**TASK DIRECTIONS**: Write out each record exactly and skip every image.

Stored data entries
#####
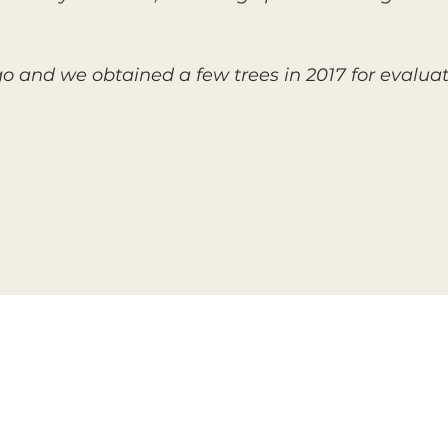
go and we obtained a few trees in 2017 for evalua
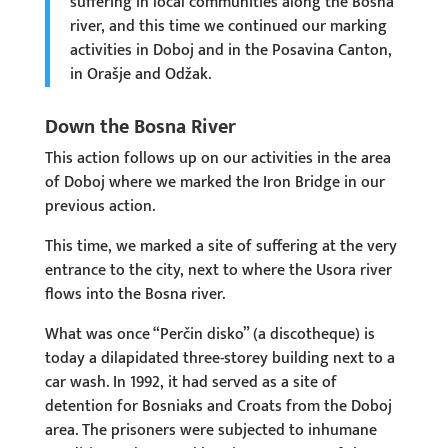
suffering in local communities along the Bosna
river, and this time we continued our marking
activities in Doboj and in the Posavina Canton,
in Orašje and Odžak.
Down the Bosna River
This action follows up on our activities in the area
of Doboj where we marked the Iron Bridge in our
previous action.
This time, we marked a site of suffering at the very
entrance to the city, next to where the Usora river
flows into the Bosna river.
What was once “Perčin disko” (a discotheque) is
today a dilapidated three-storey building next to a
car wash. In 1992, it had served as a site of
detention for Bosniaks and Croats from the Doboj
area. The prisoners were subjected to inhumane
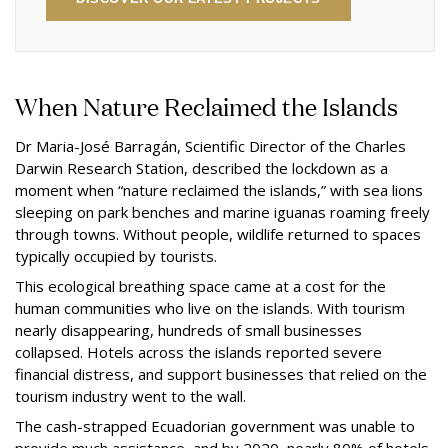
When Nature Reclaimed the Islands
Dr Maria-José Barragán, Scientific Director of the Charles
Darwin Research Station, described the lockdown as a
moment when “nature reclaimed the islands,” with sea lions
sleeping on park benches and marine iguanas roaming freely
through towns. Without people, wildlife returned to spaces
typically occupied by tourists.
This ecological breathing space came at a cost for the
human communities who live on the islands. With tourism
nearly disappearing, hundreds of small businesses
collapsed. Hotels across the islands reported severe
financial distress, and support businesses that relied on the
tourism industry went to the wall.
The cash-strapped Ecuadorian government was unable to
provide much assistance, and by 2020, nearly 80% of hotels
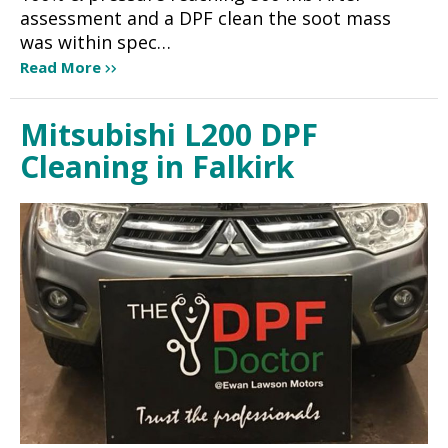
assessment and a DPF clean the soot mass
was within spec…
Read More
Mitsubishi L200 DPF
Cleaning in Falkirk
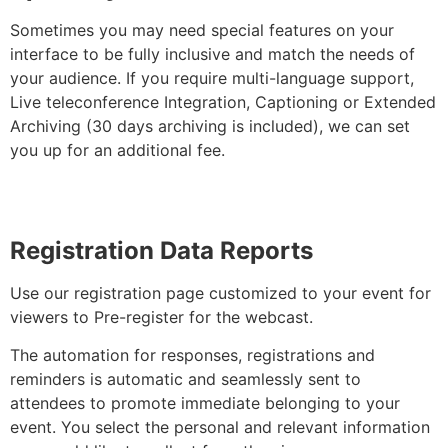
Sometimes you may need special features on your
interface to be fully inclusive and match the needs of
your audience. If you require multi-language support,
Live teleconference Integration, Captioning or Extended
Archiving (30 days archiving is included), we can set
you up for an additional fee.
Registration Data Reports
Use our registration page customized to your event for
viewers to Pre-register for the webcast.
The automation for responses, registrations and
reminders is automatic and seamlessly sent to
attendees to promote immediate belonging to your
event. You select the personal and relevant information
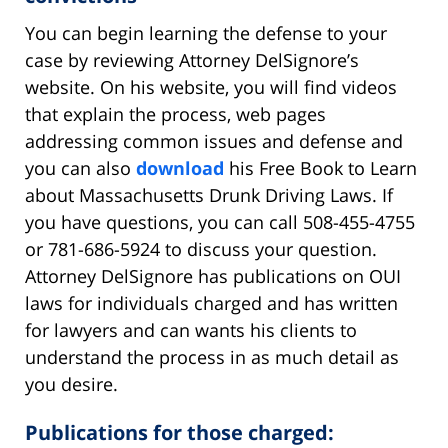
You can begin learning the defense to your
case by reviewing Attorney DelSignore’s
website. On his website, you will find videos
that explain the process, web pages
addressing common issues and defense and
you can also
download
his Free Book to Learn
about Massachusetts Drunk Driving Laws. If
you have questions, you can call 508-455-4755
or 781-686-5924 to discuss your question.
Attorney DelSignore has publications on OUI
laws for individuals charged and has written
for lawyers and can wants his clients to
understand the process in as much detail as
you desire.
Publications for those charged:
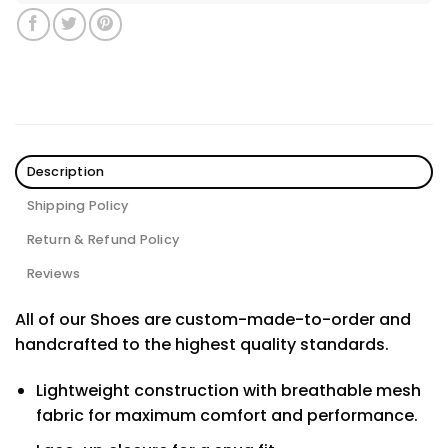
Description
Shipping Policy
Return & Refund Policy
Reviews
All of our Shoes are custom-made-to-order and
handcrafted to the highest quality standards.
Lightweight construction with breathable mesh
fabric for maximum comfort and performance.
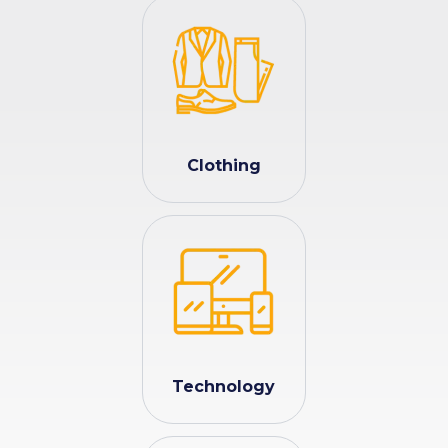
Clothing
Technology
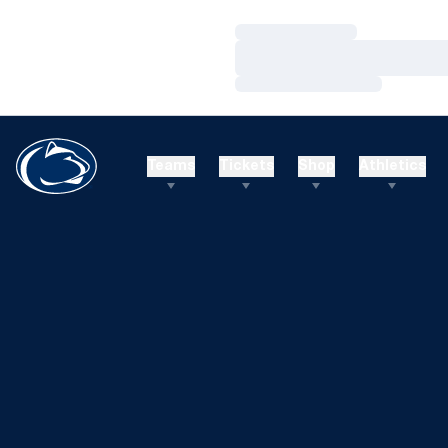
Loading…
Loading…
Loading…
Teams
Tickets
Shop
Athletics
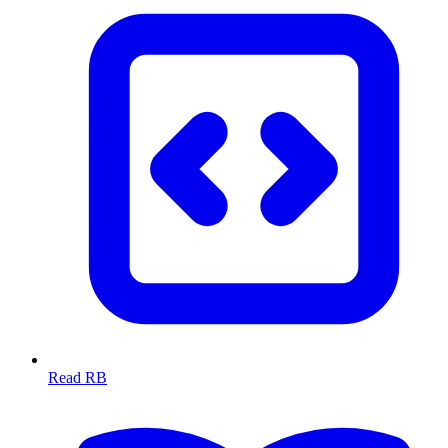
Read RB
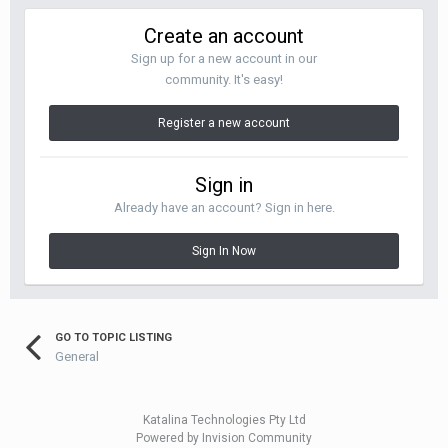
Create an account
Sign up for a new account in our
community. It's easy!
Register a new account
Sign in
Already have an account? Sign in here.
Sign In Now
GO TO TOPIC LISTING
General
Katalina Technologies Pty Ltd
Powered by Invision Community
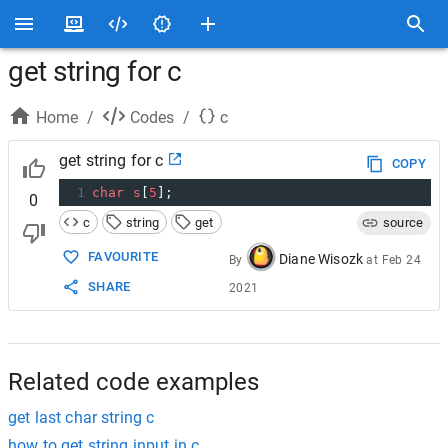
get string for c
Home
/
Codes
/
c
get string for c
COPY
1
char
s
[
5
];
0
c
string
get
source
FAVOURITE
Diane Wisozk
By
at
Feb 24
SHARE
2021
Related code examples
get last char string c
how to get string input in c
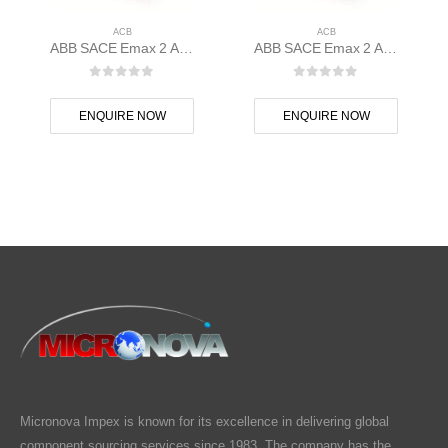
ACB
ACB
ABB SACE Emax 2 ACB E1.2C 1000 Ekip Touch LI 3p F F – 1SDA070794R1
ABB SACE Emax 2 ACB E1.2N 1000 Ekip Dip LSI 3p F F – 1SDA070802R1
0
out of 5
0
out of 5
ENQUIRE NOW
ENQUIRE NOW
Micronova Impex is known for its excellence in delivering global
component sourcing services since 1983. The company has the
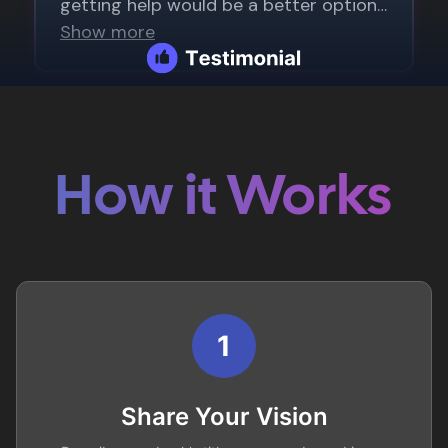
How it Works
1
Share Your Vision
#####
**OUTPUT**:
go and we obtained a few trees in 2017 for evalua
suffering in local communities along the Bosna
river, and this time we continued our marking
activities in Doboj and in the Posavina Canton,
in Orašje and Odžak.
Down the Bosna River
This action follows up on our activities in the area
of Doboj where we marked the Iron Bridge in our
previous action.
This time, we marked a site of suffering at the very
entrance to the city, next to where the Usora river
flows into the Bosna river.
What was once “Perčin disko” (a discotheque) is
today a dilapidated three-storey building next to a
car wash. In 1992, it had served as a site of
detention for Bosniaks and Croats from the Doboj
area. The prisoners were subjected to inhumane
When Nature Reclaimed the Islands
Dr Maria-José Barragán, Scientific Director of the Charles
Darwin Research Station, described the lockdown as a
moment when “nature reclaimed the islands,” with sea lions
sleeping on park benches and marine iguanas roaming freely
through towns. Without people, wildlife returned to spaces
typically occupied by tourists.
This ecological breathing space came at a cost for the
human communities who live on the islands. With tourism
nearly disappearing, hundreds of small businesses
collapsed. Hotels across the islands reported severe
financial distress, and support businesses that relied on the
tourism industry went to the wall.
The cash-strapped Ecuadorian government was unable to
provide much assistance, and by 2020, nearly 80% of hotels
assessment and a DPF clean the soot mass
was within spec…
Read More
Mitsubishi L200 DPF
Cleaning in Falkirk
Sometimes you may need special features on your
interface to be fully inclusive and match the needs of
your audience. If you require multi-language support,
Live teleconference Integration, Captioning or Extended
Archiving (30 days archiving is included), we can set
you up for an additional fee.
Registration Data Reports
Use our registration page customized to your event for
viewers to Pre-register for the webcast.
The automation for responses, registrations and
reminders is automatic and seamlessly sent to
attendees to promote immediate belonging to your
event. You select the personal and relevant information
You can begin learning the defense to your
case by reviewing Attorney DelSignore’s
website. On his website, you will find videos
that explain the process, web pages
addressing common issues and defense and
you can also
download
his Free Book to Learn
about Massachusetts Drunk Driving Laws. If
you have questions, you can call 508-455-4755
or 781-686-5924 to discuss your question.
Attorney DelSignore has publications on OUI
laws for individuals charged and has written
for lawyers and can wants his clients to
understand the process in as much detail as
you desire.
Publications for those charged:
Description
Shipping Policy
Return & Refund Policy
Reviews
All of our Shoes are custom-made-to-order and
handcrafted to the highest quality standards.
Lightweight construction with breathable mesh
fabric for maximum comfort and performance.
Clothing
Technology
Loading…
Loading…
Loading…
Teams
Tickets
Shop
Athletics
Read RB
Create an account
Sign up for a new account in our
community. It's easy!
Register a new account
Sign in
Already have an account? Sign in here.
Sign In Now
GO TO TOPIC LISTING
General
Katalina Technologies Pty Ltd
Powered by Invision Community
get string for c
Home
/
Codes
/
c
get string for c
COPY
1
char
s
[
5
];
0
c
string
get
source
FAVOURITE
Diane Wisozk
By
at
Feb 24
SHARE
2021
Related code examples
get last char string c
how to get string input in c
ACB
ACB
ABB SACE Emax 2 ACB E1.2C 1000 Ekip Touch LI 3p F F – 1SDA070794R1
ABB SACE Emax 2 ACB E1.2N 1000 Ekip Dip LSI 3p F F – 1SDA070802R1
0
out of 5
0
out of 5
ENQUIRE NOW
ENQUIRE NOW
Micronova Impex is known for its excellence in delivering global
component sourcing services since 1983. The company has the
How it Works
1
Share Your Vision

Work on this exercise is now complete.